**Work instruction**:
Wherever the word "セゾン青木" shows up in the data, report the line it sits in.

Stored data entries

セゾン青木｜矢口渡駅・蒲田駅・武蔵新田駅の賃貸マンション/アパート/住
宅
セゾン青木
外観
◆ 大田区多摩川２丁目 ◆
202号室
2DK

--

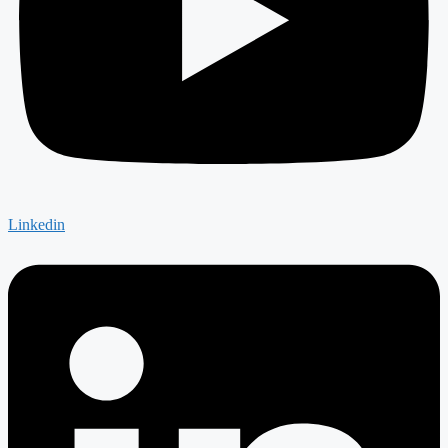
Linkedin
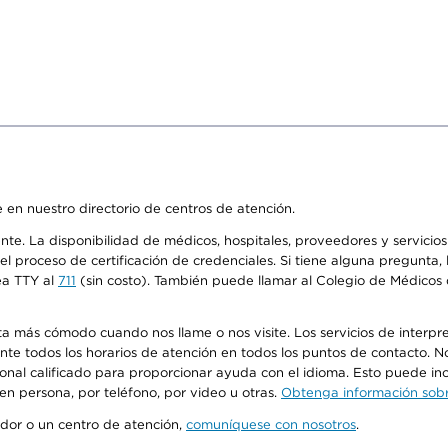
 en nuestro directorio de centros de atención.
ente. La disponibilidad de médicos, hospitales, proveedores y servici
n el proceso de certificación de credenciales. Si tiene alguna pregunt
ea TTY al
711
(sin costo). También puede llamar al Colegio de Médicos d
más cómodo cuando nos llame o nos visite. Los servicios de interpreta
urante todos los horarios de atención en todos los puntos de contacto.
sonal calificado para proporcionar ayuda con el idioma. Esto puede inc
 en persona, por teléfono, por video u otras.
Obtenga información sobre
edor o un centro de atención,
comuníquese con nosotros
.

...

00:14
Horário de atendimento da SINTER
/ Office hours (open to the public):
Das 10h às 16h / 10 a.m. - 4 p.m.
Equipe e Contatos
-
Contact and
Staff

**Output of the task**:
セゾン青木｜矢口渡駅・蒲田駅・武蔵新田駅の賃貸マンション/アパート/住
セゾン青木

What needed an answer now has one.